**Your task:** Report each line of the data that has "internet" somewhere in it.

Collection entries:
-- Opening Marker --

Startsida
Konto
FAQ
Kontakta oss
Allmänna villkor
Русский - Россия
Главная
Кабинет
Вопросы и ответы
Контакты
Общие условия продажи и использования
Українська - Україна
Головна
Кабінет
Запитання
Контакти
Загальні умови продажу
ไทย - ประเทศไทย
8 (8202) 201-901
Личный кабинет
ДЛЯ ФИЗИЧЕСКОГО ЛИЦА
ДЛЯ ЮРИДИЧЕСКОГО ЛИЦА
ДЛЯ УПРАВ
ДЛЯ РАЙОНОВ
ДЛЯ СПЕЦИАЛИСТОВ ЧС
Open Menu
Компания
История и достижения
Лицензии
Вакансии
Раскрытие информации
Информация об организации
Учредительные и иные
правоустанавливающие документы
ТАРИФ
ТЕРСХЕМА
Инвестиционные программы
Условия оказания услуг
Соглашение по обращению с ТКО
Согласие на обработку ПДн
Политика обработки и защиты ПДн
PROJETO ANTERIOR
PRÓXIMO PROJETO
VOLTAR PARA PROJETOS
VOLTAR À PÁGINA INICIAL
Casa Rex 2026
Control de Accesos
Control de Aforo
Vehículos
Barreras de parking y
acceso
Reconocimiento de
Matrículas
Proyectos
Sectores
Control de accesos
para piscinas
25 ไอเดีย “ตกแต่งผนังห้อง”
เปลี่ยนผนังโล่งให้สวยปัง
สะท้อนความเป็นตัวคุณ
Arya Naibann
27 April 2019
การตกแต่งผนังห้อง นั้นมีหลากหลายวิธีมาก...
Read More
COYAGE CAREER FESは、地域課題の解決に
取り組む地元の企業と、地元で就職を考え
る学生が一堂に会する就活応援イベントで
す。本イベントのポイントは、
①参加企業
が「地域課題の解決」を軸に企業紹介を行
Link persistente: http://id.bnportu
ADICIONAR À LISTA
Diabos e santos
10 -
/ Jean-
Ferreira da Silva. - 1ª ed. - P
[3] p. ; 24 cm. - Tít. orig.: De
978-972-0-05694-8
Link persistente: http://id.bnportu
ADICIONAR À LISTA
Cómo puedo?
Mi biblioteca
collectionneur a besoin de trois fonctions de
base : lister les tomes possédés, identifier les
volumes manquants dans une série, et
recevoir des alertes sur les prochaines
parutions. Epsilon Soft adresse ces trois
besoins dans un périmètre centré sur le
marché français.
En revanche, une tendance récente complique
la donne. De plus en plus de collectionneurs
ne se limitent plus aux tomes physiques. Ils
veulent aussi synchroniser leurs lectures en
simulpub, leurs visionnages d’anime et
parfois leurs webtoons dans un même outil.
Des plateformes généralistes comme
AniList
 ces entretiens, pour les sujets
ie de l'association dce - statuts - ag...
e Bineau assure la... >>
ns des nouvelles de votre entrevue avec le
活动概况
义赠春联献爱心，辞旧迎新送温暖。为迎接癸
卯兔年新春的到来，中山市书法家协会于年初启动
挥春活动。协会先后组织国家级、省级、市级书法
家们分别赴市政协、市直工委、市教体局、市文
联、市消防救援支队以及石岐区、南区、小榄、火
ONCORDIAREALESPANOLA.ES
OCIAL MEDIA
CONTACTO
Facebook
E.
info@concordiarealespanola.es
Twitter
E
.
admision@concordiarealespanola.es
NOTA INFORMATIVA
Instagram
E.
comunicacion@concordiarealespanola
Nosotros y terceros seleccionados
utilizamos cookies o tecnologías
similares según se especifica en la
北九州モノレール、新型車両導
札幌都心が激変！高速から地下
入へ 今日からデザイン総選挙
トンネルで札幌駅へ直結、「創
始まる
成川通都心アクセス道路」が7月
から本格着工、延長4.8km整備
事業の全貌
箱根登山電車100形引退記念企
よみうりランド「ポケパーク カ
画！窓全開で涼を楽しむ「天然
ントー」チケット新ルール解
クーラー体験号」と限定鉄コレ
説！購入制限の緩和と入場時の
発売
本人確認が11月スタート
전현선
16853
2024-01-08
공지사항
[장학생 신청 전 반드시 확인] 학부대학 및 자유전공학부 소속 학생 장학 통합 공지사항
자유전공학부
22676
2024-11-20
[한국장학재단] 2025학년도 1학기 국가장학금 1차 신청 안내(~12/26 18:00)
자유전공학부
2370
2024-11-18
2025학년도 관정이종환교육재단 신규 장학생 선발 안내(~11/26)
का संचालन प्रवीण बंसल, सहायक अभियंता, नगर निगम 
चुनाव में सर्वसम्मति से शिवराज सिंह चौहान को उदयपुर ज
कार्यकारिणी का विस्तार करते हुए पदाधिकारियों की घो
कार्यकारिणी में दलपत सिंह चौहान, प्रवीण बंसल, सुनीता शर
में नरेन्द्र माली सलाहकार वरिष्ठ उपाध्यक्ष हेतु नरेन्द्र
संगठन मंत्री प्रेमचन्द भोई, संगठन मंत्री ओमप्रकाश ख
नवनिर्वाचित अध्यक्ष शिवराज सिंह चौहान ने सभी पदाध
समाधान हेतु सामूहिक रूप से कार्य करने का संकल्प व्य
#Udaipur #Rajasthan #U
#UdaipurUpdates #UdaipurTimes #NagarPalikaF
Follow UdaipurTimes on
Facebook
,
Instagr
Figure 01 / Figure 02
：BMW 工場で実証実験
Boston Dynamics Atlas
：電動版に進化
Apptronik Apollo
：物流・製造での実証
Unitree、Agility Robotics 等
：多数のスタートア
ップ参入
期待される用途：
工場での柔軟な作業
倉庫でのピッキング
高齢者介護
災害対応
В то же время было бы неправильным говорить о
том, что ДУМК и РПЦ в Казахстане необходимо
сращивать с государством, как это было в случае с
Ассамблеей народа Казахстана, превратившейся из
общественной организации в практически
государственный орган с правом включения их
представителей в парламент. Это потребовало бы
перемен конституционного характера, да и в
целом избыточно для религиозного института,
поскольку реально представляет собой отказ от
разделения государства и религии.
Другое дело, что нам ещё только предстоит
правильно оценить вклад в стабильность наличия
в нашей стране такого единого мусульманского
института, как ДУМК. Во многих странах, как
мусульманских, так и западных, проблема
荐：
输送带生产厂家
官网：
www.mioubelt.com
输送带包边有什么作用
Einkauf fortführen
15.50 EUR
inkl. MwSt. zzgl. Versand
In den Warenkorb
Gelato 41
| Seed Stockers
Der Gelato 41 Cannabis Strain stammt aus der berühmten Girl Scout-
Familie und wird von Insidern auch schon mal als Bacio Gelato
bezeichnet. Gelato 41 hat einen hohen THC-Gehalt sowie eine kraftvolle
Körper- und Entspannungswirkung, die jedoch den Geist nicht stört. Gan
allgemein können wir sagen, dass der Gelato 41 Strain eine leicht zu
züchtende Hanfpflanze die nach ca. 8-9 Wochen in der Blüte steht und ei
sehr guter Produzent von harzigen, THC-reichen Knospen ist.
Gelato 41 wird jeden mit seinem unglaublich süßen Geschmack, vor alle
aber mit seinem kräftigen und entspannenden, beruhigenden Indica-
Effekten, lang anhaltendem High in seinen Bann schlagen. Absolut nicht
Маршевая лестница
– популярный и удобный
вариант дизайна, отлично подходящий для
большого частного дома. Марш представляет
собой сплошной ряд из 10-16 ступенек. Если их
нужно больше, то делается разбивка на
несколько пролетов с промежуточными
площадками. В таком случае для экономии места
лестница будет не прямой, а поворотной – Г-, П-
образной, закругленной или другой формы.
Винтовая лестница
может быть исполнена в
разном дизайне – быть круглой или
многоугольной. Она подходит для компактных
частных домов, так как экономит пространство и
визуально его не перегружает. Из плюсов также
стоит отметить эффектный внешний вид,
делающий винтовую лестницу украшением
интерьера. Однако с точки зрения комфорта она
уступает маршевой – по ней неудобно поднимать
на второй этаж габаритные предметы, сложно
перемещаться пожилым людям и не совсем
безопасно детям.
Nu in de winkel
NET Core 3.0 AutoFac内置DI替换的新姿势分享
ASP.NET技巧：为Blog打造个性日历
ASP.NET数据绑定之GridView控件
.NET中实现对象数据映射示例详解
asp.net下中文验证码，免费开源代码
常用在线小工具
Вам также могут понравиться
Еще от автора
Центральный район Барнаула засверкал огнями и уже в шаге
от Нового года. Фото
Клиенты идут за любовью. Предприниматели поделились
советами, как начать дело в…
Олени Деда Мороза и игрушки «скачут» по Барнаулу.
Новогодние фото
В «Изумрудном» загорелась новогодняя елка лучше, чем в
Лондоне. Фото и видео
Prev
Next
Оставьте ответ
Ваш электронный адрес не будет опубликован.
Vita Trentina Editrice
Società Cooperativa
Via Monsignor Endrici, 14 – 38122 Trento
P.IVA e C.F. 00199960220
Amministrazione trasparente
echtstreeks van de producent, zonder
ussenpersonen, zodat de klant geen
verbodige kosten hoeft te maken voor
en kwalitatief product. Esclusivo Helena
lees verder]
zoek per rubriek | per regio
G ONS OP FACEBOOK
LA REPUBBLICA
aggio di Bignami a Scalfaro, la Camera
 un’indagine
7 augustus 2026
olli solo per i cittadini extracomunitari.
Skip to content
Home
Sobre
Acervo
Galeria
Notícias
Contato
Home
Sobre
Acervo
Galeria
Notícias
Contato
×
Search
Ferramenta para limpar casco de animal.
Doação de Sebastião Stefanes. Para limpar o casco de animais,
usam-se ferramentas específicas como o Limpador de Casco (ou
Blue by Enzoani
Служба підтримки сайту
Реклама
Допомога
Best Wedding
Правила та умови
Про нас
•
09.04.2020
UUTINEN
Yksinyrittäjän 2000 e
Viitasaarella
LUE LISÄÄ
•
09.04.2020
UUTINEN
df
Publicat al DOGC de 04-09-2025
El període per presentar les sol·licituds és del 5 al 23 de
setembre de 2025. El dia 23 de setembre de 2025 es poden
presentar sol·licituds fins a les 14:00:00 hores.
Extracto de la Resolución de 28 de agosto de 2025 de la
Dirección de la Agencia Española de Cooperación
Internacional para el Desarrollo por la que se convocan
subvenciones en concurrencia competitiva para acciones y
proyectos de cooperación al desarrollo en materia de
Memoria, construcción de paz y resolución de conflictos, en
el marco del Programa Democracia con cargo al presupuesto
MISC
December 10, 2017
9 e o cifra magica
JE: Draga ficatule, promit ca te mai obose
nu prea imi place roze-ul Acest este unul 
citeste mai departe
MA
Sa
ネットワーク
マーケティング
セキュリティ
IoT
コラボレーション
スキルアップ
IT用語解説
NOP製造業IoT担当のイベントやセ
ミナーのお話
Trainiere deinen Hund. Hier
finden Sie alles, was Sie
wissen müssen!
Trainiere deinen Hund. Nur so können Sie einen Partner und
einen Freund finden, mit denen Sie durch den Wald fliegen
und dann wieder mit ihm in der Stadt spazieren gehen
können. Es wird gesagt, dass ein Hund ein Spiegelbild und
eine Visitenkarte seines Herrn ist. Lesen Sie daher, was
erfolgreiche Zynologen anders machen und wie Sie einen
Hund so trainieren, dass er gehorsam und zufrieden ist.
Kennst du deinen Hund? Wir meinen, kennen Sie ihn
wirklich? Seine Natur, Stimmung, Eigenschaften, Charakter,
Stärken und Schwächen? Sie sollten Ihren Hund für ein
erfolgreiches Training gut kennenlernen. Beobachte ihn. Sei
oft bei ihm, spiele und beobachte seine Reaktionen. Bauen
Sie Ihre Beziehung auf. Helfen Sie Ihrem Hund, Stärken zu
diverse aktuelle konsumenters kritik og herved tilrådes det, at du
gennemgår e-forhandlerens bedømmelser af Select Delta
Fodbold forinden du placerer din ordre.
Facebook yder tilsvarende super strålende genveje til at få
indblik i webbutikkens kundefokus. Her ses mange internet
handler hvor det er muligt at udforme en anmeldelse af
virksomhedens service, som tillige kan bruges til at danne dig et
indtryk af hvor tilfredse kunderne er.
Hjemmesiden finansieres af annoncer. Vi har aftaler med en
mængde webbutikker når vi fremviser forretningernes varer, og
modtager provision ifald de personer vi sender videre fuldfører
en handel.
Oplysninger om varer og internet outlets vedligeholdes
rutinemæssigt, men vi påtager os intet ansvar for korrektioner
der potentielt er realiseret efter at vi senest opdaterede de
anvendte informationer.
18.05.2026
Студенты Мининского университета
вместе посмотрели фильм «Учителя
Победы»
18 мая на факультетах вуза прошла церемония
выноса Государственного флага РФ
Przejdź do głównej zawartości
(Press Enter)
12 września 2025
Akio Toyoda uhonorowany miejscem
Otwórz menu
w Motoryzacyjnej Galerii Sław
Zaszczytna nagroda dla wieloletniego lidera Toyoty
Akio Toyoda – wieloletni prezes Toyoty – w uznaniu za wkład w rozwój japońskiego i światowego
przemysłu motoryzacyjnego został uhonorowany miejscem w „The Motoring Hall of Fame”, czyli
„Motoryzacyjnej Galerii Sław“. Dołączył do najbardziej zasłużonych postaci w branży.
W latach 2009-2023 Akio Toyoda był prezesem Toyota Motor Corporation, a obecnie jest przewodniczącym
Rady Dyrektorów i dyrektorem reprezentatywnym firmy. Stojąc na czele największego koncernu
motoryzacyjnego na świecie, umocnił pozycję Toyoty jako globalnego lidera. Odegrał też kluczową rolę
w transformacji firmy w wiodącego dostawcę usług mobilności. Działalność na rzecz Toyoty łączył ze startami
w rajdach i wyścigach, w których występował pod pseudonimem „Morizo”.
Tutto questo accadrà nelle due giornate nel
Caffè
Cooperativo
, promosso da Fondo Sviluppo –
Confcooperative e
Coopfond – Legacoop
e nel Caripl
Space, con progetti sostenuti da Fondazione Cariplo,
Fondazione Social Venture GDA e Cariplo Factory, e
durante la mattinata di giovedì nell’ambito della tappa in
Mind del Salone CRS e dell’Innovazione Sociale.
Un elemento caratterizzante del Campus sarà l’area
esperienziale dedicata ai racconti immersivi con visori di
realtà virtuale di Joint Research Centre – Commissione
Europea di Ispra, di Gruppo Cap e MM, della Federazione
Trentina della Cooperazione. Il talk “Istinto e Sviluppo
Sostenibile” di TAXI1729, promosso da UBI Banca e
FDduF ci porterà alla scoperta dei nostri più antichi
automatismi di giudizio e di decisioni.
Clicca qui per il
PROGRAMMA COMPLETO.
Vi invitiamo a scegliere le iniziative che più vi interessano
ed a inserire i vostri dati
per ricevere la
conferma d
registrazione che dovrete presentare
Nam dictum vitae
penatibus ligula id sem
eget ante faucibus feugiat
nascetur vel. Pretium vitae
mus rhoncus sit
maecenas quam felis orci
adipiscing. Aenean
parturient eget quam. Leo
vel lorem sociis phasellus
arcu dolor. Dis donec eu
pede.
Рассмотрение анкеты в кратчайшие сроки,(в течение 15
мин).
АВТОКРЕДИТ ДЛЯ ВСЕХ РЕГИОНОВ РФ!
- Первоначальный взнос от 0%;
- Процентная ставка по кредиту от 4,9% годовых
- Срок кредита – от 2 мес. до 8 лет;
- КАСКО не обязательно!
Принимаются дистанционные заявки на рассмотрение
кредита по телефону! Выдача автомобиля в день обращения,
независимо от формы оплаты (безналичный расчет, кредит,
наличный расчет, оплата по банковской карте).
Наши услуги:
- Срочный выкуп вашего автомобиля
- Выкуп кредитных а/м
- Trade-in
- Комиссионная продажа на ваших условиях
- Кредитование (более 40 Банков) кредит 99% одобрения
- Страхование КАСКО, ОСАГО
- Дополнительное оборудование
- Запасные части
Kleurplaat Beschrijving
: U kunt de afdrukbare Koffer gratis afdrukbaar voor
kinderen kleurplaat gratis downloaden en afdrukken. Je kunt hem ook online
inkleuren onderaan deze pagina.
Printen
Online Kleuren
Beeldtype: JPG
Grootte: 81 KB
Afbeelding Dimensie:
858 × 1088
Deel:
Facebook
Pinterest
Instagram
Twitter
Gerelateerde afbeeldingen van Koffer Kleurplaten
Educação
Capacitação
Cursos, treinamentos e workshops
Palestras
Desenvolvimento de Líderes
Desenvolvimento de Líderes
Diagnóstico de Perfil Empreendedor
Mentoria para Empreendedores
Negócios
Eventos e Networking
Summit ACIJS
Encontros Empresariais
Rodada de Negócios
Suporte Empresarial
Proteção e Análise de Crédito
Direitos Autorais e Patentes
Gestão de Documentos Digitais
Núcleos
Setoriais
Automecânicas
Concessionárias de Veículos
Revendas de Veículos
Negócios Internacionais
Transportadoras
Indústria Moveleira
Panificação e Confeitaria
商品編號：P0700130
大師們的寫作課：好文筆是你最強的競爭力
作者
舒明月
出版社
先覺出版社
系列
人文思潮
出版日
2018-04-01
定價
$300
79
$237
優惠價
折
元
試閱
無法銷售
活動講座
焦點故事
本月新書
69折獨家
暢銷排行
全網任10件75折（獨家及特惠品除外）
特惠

-- Closing Marker --

**Exercise solution:**
indblik i webbutikkens kundefokus. Her ses mange internet
Oplysninger om varer og internet outlets vedligeholdes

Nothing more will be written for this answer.